Because of my own neurological damage from Lyme Disease and the disabling brain fog that makes writing book reviews so difficult if not impossible, I struggle in composing this review. I'm having yet another rough day in the throws of yet another Lyme "flare". But it is important to me that I tell anyone reading this review that... Sick and Tired: How America's Health Care system Fails Its Patients is ESSENTIAL READING!

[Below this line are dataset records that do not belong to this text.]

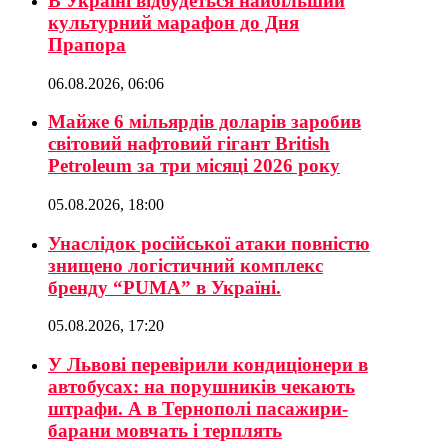
В Україні відбудеться найбільший
культурний марафон до Дня
Прапора
06.08.2026, 06:06
Майже 6 мільярдів доларів заробив
світовий нафтовий гігант British
Petroleum за три місяці 2026 року
05.08.2026, 18:00
Унаслідок російської атаки повністю
знищено логістичний комплекс
бренду “PUMA” в Україні.
05.08.2026, 17:20
У Львові перевірили кондиціонери в
автобусах: на порушників чекають
штрафи. А в Тернополі пасажири-
барани мовчать і терплять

This book is a validation of everything I have gone through over the last 28 years of Lyme infection, 12 of which I've had no health insurance. (I am now covered by Medicare even though I am under the age of 65). I, like the author, have been very, very sick with Lyme Disease. Having gone over 20 years undiagnosed and therefore untreated, I am chronic. I am disabled. My wonderful MD believes that the 2 solid years of antibiotic treatment that I have suffered through have done me more harm than good. So now he just tries to keep me as comfortable as possible so I can function as best I can with Lyme Disease and all the health issues and complications that have accompanied it.

As for my health care, I have been blessed with my doctor, a man of medicine and a true healer, a physician who is both generous and compassionate. It has not been my physician that has been so expensive but the diagnostics and the prescription drugs, with or without Medicare health coverage. I have been all but ruined financially because of my Lyme Disease.